Paul A. Brown, director of the Life Amendment Political Action Committee, said he opposed abortions and favors the Helms-Dorna Human Life Amendment because "abortion means kill" since it has been clinically proven that "life begins at the moment of fertilization."
Dorothy J. Samuels, executive director of the New York Civil Liberties Union, disagreed, saying that scientists and the Supreme Court cannot decide when life begins and that "there is nothing more personal than the right to decide freely whether or not to have children."
Samuels added that the Human Rights Amendment threatens our constitutional rights because "the constitution is supposed to protect us from having others' religious and moral beliefs forced upon us."
Scientists who don't label fertilization as the beginning of life "are basically dishonest and trying to cloud the issue." Brown said.
Asserting that most laws originate from religious beliefs. Brown said abortion should be outlawed because it disobeys the Ten Commandments. He later said that he favors capital punishment to protect society from criminals.

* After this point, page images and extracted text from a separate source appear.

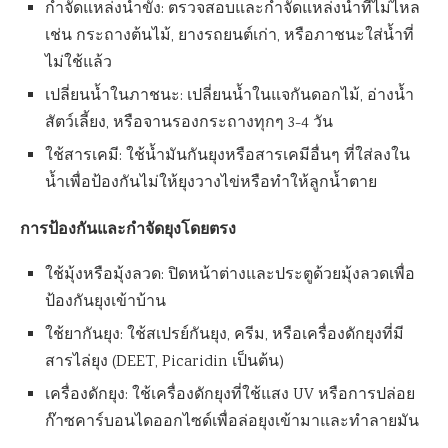
กำจัดแหล่งน้ำขัง: ตรวจสอบและกำจัดแหล่งน้ำที่ไม่ไหล
เช่น กระถางต้นไม้, ยางรถยนต์เก่า, หรือภาชนะใส่น้ำที่
ไม่ใช้แล้ว
เปลี่ยนน้ำในภาชนะ: เปลี่ยนน้ำในแจกันดอกไม้, อ่างน้ำ
สัตว์เลี้ยง, หรือจานรองกระถางทุกๆ 3-4 วัน
ใช้สารเคมี: ใช้น้ำมันกันยุงหรือสารเคมีอื่นๆ ที่ใส่ลงใน
น้ำเพื่อป้องกันไม่ให้ยุงวางไข่หรือทำให้ลูกน้ำตาย
การป้องกันและกำจัดยุงโดยตรง
ใช้มุ้งหรือมุ้งลวด: ปิดหน้าต่างและประตูด้วยมุ้งลวดเพื่อ
ป้องกันยุงเข้าบ้าน
ใช้ยากันยุง: ใช้สเปรย์กันยุง, ครีม, หรือเครื่องดักยุงที่มี
สารไล่ยุง (DEET, Picaridin เป็นต้น)
เครื่องดักยุง: ใช้เครื่องดักยุงที่ใช้แสง UV หรือการปล่อย
ก๊าซคาร์บอนไดออกไซด์เพื่อล่อยุงเข้ามาและทำลายมัน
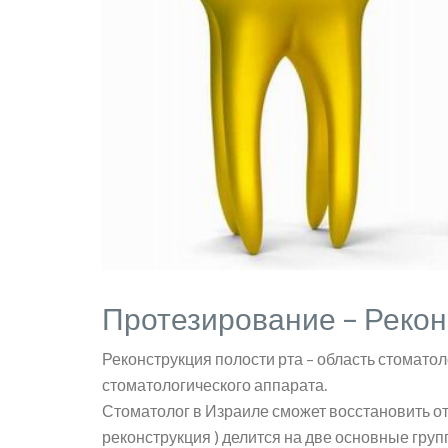
Протезирование – Рекон
Реконструкция полости рта – область стоматол
стоматологического аппарата.
Стоматолог в Израиле сможет восстановить от
реконструкция ) делится на две основные груп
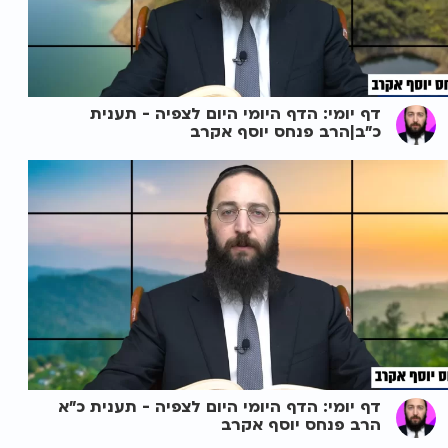
דף יומי: הדף היומי היום לצפיה - תענית
כ"ב|הרב פנחס יוסף אקרב
דף יומי: הדף היומי היום לצפיה - תענית כ"א
הרב פנחס יוסף אקרב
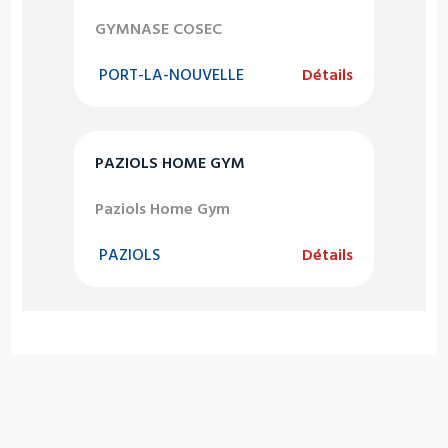
GYMNASE COSEC
PORT-LA-NOUVELLE
Détails
PAZIOLS HOME GYM
Paziols Home Gym
PAZIOLS
Détails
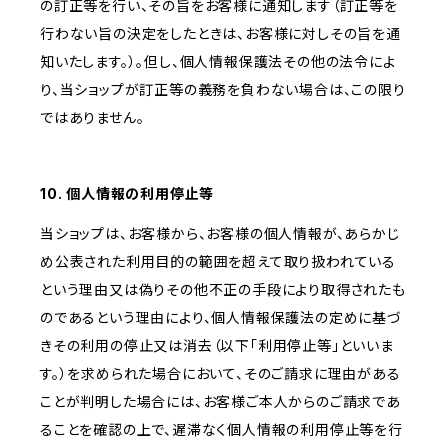
の訂正等を行い、その旨をお客様に通知します（訂正等を
行わない旨の決定をしたときは、お客様に対しその旨を通
知いたします。）。但し、個人情報保護法その他の法令によ
り、当ショップが訂正等の義務を負わない場合は、この限り
ではありません。
10. 個人情報の利用停止等
当ショップは、お客様から、お客様の個人情報が、あらかじ
め公表された利用目的の範囲を超えて取り扱われている
という理由又は偽りその他不正の手段により取得されたも
のであるという理由により、個人情報保護法の定めに基づ
きその利用の停止又は消去（以下「利用停止等」といいま
す。）を求められた場合において、そのご請求に理由がある
ことが判明した場合には、お客様ご本人からのご請求であ
ることを確認の上で、遅滞なく個人情報の利用停止等を行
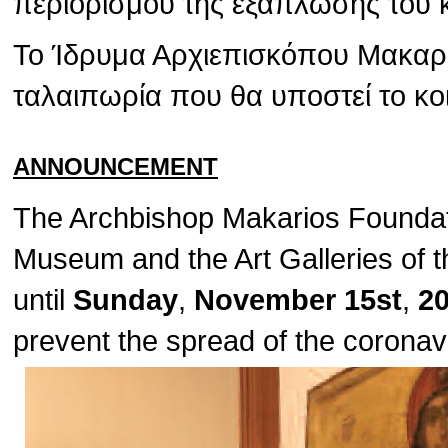
περιορισμού της εξάπλωσης του 
Το Ίδρυμα Αρχιεπισκόπου Μακαρίο
ταλαιπωρία που θα υποστεί το κο
ANNOUNCEMENT
The Archbishop Makarios Foundat
Museum and the Art Galleries of t
until
Sunday
,
November 15st
,
2
prevent the spread of the corona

Samuels said, "A Human Rights Amendment would not stop women from getting abortions--it would only make them more dangerous." She added that the amendment would prevent rape victims from aborting the fetuses conceived in the assault.
Brown agreed that an amendment would not stop abortions, but said that the prevention of aborting fetuses conceived from rape is not a viable complaint because "the solution to a violent crime is not another violent crime."
"Family planning is not a problem, family killing is," Brown said.
The choice of birth control devices is a couple's prerogative. Samuels said, but Brown said that Intra-uterine Devices (IUDs) should be outlawed because they are dangerous "not only to the person they kill, but to the woman using them."
Claude A. Villee, Andelot Professor of Biochemistry at the Medical School and the debate's moderator, disagreed with Brown, saying. "You must be reading different medical books than me."
The spectators interrupted the debate several times, hissing at Brown's support of the Human Life Amendment and cheering for Samuels' pro-abortion stand.
The audience's time for questioning was stopped after one hour by Villee because the crowd was becoming too rowdy and many questions remained.